TASK INSTRUCTIONS :: Which lines of the entries below run from the one holding "psychological strategies to" to the one holding "Гоголя: Исследование. - М., 1996. - 351 с.", inclusive? Set down exactly those lines and no others.

[Collected data]
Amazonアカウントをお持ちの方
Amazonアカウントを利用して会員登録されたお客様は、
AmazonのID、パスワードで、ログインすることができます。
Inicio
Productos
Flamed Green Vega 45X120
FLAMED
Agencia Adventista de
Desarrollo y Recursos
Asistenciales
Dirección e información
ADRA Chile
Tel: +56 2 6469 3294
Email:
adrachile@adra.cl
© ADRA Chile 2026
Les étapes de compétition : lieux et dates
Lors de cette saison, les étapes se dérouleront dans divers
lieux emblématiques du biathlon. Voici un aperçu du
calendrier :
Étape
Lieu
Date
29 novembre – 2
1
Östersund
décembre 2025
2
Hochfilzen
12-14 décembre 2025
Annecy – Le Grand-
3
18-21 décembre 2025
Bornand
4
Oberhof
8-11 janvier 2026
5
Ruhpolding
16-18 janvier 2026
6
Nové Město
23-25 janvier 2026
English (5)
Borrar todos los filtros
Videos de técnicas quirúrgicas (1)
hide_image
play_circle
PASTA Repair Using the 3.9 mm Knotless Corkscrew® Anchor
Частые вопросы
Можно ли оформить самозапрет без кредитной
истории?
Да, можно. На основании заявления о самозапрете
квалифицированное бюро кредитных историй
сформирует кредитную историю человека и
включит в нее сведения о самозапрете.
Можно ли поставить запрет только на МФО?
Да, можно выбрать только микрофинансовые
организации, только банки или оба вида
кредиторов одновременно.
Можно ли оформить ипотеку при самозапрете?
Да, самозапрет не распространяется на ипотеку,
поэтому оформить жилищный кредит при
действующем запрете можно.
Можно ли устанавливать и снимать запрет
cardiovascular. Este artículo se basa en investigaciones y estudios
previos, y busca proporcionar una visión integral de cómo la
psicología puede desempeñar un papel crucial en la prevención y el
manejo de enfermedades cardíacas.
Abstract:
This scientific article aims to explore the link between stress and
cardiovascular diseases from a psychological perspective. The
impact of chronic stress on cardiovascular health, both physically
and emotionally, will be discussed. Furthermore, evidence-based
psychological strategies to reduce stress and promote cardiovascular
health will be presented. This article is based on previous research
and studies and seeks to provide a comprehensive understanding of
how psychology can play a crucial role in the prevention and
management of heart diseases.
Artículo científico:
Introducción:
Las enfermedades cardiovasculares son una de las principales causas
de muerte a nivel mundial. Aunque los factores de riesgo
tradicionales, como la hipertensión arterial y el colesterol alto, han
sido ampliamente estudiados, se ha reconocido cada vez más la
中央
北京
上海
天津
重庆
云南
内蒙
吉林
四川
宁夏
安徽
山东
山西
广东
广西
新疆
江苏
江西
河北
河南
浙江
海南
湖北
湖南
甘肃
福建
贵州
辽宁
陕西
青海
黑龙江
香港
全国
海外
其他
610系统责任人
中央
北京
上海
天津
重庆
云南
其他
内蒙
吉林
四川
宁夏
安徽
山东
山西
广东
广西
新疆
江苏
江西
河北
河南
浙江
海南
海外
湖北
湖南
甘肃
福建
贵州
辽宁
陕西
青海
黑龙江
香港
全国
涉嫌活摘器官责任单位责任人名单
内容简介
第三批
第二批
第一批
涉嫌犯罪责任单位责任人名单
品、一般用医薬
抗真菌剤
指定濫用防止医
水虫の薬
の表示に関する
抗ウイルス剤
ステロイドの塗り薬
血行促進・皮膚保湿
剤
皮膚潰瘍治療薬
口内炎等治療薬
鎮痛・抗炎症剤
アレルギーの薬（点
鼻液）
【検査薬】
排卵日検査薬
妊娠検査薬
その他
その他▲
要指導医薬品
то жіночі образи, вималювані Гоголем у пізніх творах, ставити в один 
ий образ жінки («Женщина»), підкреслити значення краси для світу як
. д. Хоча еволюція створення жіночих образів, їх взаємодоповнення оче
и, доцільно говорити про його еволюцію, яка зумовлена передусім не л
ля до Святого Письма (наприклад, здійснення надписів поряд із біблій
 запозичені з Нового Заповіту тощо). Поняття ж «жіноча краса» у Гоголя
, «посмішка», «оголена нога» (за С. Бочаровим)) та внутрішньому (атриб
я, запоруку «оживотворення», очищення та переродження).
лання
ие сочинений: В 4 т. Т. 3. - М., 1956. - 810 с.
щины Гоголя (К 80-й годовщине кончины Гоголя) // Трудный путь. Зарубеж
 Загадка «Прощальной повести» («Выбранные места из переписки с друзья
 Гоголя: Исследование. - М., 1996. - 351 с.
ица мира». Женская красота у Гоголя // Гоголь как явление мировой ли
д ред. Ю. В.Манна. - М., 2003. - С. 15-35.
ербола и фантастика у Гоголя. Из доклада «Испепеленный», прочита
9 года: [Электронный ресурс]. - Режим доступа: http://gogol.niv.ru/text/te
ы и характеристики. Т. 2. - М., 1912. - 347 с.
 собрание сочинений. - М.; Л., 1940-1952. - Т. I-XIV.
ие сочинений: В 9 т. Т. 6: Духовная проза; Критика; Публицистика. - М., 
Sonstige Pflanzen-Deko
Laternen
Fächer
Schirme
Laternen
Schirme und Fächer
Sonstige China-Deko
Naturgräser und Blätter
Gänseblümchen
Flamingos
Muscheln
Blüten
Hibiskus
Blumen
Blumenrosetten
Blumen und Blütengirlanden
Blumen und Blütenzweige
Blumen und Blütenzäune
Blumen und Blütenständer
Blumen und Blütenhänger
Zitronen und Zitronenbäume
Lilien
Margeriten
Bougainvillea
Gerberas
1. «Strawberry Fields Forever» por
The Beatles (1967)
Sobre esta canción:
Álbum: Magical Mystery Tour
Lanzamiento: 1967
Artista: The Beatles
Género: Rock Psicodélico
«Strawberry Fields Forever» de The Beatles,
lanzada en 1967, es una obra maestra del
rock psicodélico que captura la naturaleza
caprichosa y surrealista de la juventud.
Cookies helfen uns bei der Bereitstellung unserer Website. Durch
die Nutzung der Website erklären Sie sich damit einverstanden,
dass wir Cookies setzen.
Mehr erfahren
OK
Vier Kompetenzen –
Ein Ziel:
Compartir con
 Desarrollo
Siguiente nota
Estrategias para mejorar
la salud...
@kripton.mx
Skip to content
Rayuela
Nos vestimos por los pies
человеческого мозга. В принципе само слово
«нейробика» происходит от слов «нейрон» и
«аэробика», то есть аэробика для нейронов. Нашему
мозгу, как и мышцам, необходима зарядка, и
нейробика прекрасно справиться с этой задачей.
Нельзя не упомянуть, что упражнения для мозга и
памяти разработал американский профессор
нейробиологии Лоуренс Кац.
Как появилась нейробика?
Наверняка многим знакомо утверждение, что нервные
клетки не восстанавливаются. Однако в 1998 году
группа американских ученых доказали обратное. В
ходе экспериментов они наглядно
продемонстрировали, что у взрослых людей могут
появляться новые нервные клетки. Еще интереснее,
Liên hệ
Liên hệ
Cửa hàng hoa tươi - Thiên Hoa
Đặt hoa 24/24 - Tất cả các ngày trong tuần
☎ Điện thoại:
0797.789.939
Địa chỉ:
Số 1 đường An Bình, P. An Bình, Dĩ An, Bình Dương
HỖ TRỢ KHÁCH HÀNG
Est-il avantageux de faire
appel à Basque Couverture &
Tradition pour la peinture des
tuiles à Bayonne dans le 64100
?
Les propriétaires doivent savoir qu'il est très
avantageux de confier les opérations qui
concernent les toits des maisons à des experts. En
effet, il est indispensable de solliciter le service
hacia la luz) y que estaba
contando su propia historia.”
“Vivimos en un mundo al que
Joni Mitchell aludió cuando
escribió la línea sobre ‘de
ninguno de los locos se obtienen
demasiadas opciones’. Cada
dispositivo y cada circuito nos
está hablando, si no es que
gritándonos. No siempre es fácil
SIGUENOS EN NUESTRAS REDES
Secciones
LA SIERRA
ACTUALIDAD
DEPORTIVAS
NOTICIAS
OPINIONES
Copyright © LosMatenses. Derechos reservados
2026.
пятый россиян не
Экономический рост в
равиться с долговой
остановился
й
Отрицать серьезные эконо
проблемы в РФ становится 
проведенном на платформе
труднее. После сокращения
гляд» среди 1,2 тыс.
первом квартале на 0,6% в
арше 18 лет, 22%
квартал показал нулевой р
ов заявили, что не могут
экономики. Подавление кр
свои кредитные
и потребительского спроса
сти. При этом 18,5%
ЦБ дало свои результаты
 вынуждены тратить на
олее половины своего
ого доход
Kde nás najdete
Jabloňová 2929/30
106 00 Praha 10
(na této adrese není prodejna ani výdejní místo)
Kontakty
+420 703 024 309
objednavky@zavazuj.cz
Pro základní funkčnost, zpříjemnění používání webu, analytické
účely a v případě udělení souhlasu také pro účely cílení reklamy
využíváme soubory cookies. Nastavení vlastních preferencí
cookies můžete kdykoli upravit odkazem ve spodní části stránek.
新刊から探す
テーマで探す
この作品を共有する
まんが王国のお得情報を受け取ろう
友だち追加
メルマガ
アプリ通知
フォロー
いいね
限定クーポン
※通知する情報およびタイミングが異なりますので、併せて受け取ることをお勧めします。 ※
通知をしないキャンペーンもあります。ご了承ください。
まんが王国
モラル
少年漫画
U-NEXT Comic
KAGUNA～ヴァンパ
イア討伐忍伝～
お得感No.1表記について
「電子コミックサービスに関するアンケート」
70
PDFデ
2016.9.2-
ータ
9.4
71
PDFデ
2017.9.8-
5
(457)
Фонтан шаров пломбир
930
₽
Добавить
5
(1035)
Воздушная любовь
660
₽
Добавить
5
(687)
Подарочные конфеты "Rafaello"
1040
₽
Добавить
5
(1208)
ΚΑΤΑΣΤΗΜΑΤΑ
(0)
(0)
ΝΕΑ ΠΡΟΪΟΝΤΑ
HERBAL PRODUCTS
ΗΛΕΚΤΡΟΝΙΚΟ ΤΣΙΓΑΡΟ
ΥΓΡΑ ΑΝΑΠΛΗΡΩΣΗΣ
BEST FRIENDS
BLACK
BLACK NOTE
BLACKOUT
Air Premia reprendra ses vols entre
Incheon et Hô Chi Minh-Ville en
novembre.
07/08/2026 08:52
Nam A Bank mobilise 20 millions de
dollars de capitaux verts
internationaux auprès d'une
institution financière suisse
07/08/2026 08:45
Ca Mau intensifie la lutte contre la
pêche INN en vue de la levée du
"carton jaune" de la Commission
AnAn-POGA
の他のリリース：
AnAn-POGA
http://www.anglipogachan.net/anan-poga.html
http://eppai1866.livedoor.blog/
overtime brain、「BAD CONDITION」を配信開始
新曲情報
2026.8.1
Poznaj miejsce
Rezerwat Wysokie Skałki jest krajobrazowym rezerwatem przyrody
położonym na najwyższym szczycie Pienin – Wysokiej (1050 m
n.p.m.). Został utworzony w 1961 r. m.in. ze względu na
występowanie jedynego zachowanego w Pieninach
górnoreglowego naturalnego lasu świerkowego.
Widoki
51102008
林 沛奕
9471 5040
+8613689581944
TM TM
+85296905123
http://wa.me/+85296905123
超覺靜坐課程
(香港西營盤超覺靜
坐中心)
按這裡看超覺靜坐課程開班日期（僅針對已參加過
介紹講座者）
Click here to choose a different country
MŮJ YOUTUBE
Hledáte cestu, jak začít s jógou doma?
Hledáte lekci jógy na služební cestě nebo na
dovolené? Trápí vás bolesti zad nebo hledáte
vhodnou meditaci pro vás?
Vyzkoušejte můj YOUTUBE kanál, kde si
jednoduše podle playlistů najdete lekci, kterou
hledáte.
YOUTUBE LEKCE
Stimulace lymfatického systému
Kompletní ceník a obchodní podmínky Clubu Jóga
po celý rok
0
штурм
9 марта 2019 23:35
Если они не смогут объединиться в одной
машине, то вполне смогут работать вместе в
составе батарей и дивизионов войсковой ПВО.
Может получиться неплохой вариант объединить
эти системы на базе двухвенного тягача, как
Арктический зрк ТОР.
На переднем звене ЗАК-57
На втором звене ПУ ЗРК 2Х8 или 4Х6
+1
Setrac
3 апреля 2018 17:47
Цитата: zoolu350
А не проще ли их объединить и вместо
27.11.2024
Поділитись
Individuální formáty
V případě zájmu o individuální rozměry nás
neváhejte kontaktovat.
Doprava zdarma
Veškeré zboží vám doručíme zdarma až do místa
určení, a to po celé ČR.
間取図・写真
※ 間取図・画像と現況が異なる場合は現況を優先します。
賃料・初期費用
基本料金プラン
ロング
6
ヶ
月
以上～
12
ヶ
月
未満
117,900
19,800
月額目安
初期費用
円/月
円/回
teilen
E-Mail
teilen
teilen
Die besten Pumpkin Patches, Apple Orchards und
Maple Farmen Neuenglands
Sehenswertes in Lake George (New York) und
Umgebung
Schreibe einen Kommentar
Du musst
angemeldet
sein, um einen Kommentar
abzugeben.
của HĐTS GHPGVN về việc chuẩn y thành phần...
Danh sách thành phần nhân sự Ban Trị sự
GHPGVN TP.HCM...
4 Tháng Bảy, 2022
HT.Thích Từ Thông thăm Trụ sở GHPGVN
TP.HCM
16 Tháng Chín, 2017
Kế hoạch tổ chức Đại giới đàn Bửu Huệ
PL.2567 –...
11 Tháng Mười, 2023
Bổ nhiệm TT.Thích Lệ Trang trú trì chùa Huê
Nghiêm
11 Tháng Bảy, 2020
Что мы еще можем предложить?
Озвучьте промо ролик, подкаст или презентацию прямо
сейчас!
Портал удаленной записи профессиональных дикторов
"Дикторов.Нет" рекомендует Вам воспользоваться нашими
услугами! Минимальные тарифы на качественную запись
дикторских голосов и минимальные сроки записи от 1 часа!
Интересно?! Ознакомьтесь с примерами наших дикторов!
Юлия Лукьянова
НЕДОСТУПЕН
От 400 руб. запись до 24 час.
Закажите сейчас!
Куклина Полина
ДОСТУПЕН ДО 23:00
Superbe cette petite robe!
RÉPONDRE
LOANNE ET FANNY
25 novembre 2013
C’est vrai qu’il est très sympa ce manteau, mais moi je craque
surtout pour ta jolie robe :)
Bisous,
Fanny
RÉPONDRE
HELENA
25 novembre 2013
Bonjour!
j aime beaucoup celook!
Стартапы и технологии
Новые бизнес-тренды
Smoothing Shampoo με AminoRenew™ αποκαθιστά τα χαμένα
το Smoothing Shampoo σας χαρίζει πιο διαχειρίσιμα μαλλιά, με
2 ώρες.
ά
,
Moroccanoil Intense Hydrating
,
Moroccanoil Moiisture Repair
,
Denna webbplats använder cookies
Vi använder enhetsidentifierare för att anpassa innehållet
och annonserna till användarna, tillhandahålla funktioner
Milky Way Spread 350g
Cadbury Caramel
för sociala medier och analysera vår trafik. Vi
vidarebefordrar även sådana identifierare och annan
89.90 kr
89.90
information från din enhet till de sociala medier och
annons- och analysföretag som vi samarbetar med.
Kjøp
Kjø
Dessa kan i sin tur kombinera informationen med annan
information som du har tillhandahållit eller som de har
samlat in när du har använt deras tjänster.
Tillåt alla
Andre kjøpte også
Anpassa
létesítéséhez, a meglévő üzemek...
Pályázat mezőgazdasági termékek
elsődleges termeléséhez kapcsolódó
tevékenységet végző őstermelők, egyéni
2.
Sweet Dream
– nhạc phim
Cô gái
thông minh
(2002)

RESULT OF THIS TASK ::
psychological strategies to reduce stress and promote cardiovascular
health will be presented. This article is based on previous research
and studies and seeks to provide a comprehensive understanding of
how psychology can play a crucial role in the prevention and
management of heart diseases.
Artículo científico:
Introducción:
Las enfermedades cardiovasculares son una de las principales causas
de muerte a nivel mundial. Aunque los factores de riesgo
tradicionales, como la hipertensión arterial y el colesterol alto, han
sido ampliamente estudiados, se ha reconocido cada vez más la
中央
北京
上海
天津
重庆
云南
内蒙
吉林
四川
宁夏
安徽
山东
山西
广东
广西
新疆
江苏
江西
河北
河南
浙江
海南
湖北
湖南
甘肃
福建
贵州
辽宁
陕西
青海
黑龙江
香港
全国
海外
其他
610系统责任人
中央
北京
上海
天津
重庆
云南
其他
内蒙
吉林
四川
宁夏
安徽
山东
山西
广东
广西
新疆
江苏
江西
河北
河南
浙江
海南
海外
湖北
湖南
甘肃
福建
贵州
辽宁
陕西
青海
黑龙江
香港
全国
涉嫌活摘器官责任单位责任人名单
内容简介
第三批
第二批
第一批
涉嫌犯罪责任单位责任人名单
品、一般用医薬
抗真菌剤
指定濫用防止医
水虫の薬
の表示に関する
抗ウイルス剤
ステロイドの塗り薬
血行促進・皮膚保湿
剤
皮膚潰瘍治療薬
口内炎等治療薬
鎮痛・抗炎症剤
アレルギーの薬（点
鼻液）
【検査薬】
排卵日検査薬
妊娠検査薬
その他
その他▲
要指導医薬品
то жіночі образи, вималювані Гоголем у пізніх творах, ставити в один 
ий образ жінки («Женщина»), підкреслити значення краси для світу як
. д. Хоча еволюція створення жіночих образів, їх взаємодоповнення оче
и, доцільно говорити про його еволюцію, яка зумовлена передусім не л
ля до Святого Письма (наприклад, здійснення надписів поряд із біблій
 запозичені з Нового Заповіту тощо). Поняття ж «жіноча краса» у Гоголя
, «посмішка», «оголена нога» (за С. Бочаровим)) та внутрішньому (атриб
я, запоруку «оживотворення», очищення та переродження).
лання
ие сочинений: В 4 т. Т. 3. - М., 1956. - 810 с.
щины Гоголя (К 80-й годовщине кончины Гоголя) // Трудный путь. Зарубеж
 Загадка «Прощальной повести» («Выбранные места из переписки с друзья
 Гоголя: Исследование. - М., 1996. - 351 с.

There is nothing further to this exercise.